A subgroup analysis of all 57 patients who had had a death in the family showed that these were type I HAE in all but one case, and there was a slightly longer diagnostic delay of 12 years in this group compared to the overall diagnostic delay of 10 years. This appears to argue against a death in the family resulting in a clear reduction in diagnostic delay for other family members. When analysed separately, the average annual frequency of swellings in families with one or more deaths was: peripheral 14, abdominal two and airway 0·6. However, drawing firm conclusions from these frequencies is difficult,
given the small size of the group. There was a minor increase in airway swellings above the overall average, but it is Temsirolimus clinical trial likely that factors other than the specific DAPT datasheet SERPING1 mutations modify swelling frequency, severity and site. Data from two patients’ swellings in whom peripheral swellings were described as ‘too many’ rather than giving a numerical
value were excluded. Acquired angioedema (AAE) accounted for 6% of cases (n = 19) of angioedema. The average age of onset was 68 years, with equal numbers of males and females. The underlying diagnoses, where available, were haematological [chronic lymphocytic leukaemia (CLL) in three cases, and the following diagnoses were all reported in individual patients: non-Hodgkin lymphoma (NHL), B cell lymphoma, marginal zone lymphoma (MZL), follicular lymphoma, Waldenström's macroglobulinaemia and an immunoglobulin (Ig)M kappa paraprotein, in order of frequency]. There was no report of AAE associated with connective tissue or autoimmune disease. Although the numbers of patients reported with acquired angioedema is small (n = 19), there was the suggestion of a difference in the frequency of swellings compared with hereditary
angioedema, with mean values of peripheral 0·7, abdominal one and airway 0·9 per patient many per year.

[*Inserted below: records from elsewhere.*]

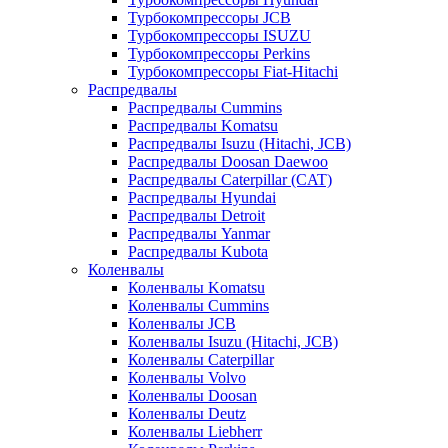
Турбокомпрессоры JCB
Турбокомпрессоры ISUZU
Турбокомпрессоры Perkins
Турбокомпрессоры Fiat-Hitachi
Распредвалы
Распредвалы Cummins
Распредвалы Komatsu
Распредвалы Isuzu (Hitachi, JCB)
Распредвалы Doosan Daewoo
Распредвалы Caterpillar (CAT)
Распредвалы Hyundai
Распредвалы Detroit
Распредвалы Yanmar
Распредвалы Kubota
Коленвалы
Коленвалы Komatsu
Коленвалы Cummins
Коленвалы JCB
Коленвалы Isuzu (Hitachi, JCB)
Коленвалы Caterpillar
Коленвалы Volvo
Коленвалы Doosan
Коленвалы Deutz
Коленвалы Liebherr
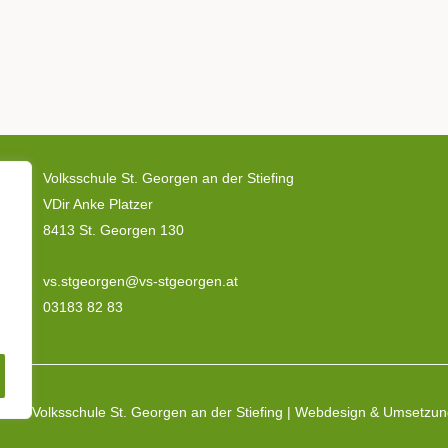
Volksschule St. Georgen an der Stiefing
VDir Anke Platzer
8413 St. Georgen 130
vs.stgeorgen@vs-stgeorgen.at
03183 82 83
2026 Volksschule St. Georgen an der Stiefing | Webdesign & Umsetzu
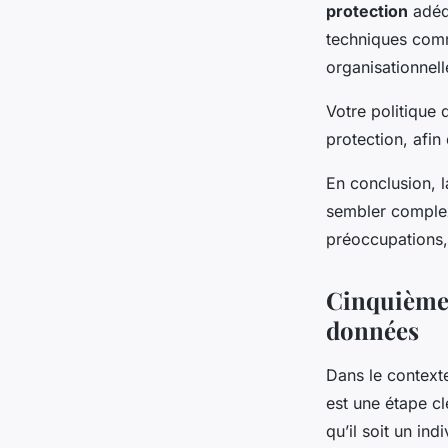
protection
adéqu
techniques comm
organisationnel
Votre politique 
protection, afin
En conclusion, 
sembler complexe
préoccupations,
Cinquième 
données
Dans le contex
est une étape cl
qu’il soit un ind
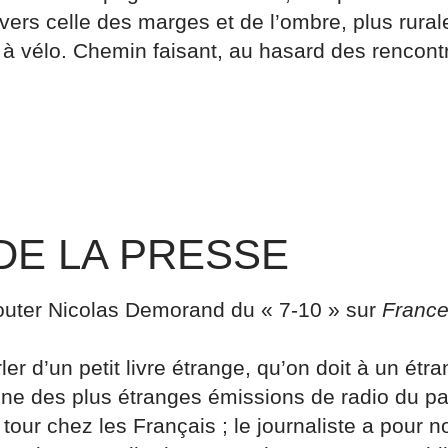
avers celle des marges et de l’ombre, plus rural
r à vélo. Chemin faisant, au hasard des rencont
DE LA PRESSE
couter Nicolas Demorand du « 7-10 » sur
France
er d’un petit livre étrange, qu’on doit à un étra
’une des plus étranges émissions de radio du pa
it tour chez les Français ; le journaliste a pour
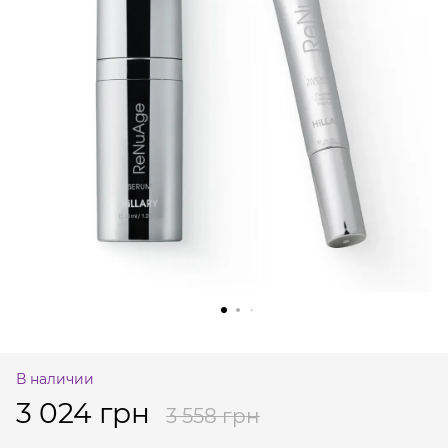
В наличии
3 024 грн
3 558 грн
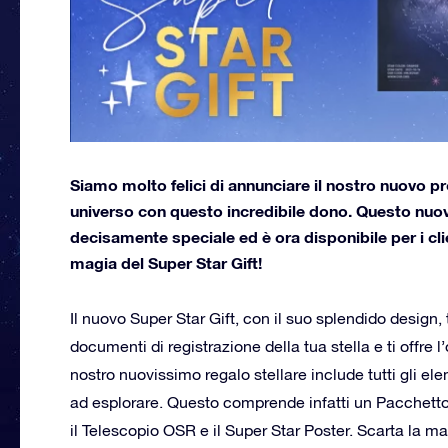
Siamo molto felici di annunciare il nostro nuovo pr
universo con questo incredibile dono. Questo nuovo 
decisamente speciale ed è ora disponibile per i clie
magia del Super Star Gift!
Il nuovo Super Star Gift, con il suo splendido design,
documenti di registrazione della tua stella e ti offre l
nostro nuovissimo regalo stellare include tutti gli ele
ad esplorare. Questo comprende infatti un Pacchett
il Telescopio OSR e il Super Star Poster. Scarta la ma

The overall frequency of swellings appears lower – particularly peripheral and abdominal – with a more even spread of sites and the possibility that airway swellings occur at a higher rate (60% higher than HAE). Any differences should, however, be interpreted with caution due to the smaller numbers of patients and clear variability between individuals. In addition, 45% of AAE patients did not have a swelling during the previous year. Anti-C1 esterase inhibitor antibodies were not tested routinely and reported as positive in only two patients, perhaps reflecting the lack of availability of this assay at the time of data collection. Thirteen patients were taking long-term prophylaxis: six tranexamic acid, five danazol, one on both tranexamic acid and danazol and one on prophylactic C1INH. This study describes the first National Audit of patients with hereditary and acquired C1 inhibitor deficiency in the United Kingdom, capturing detailed information from 376 patients attending 14 centres in England, Scotland and Wales.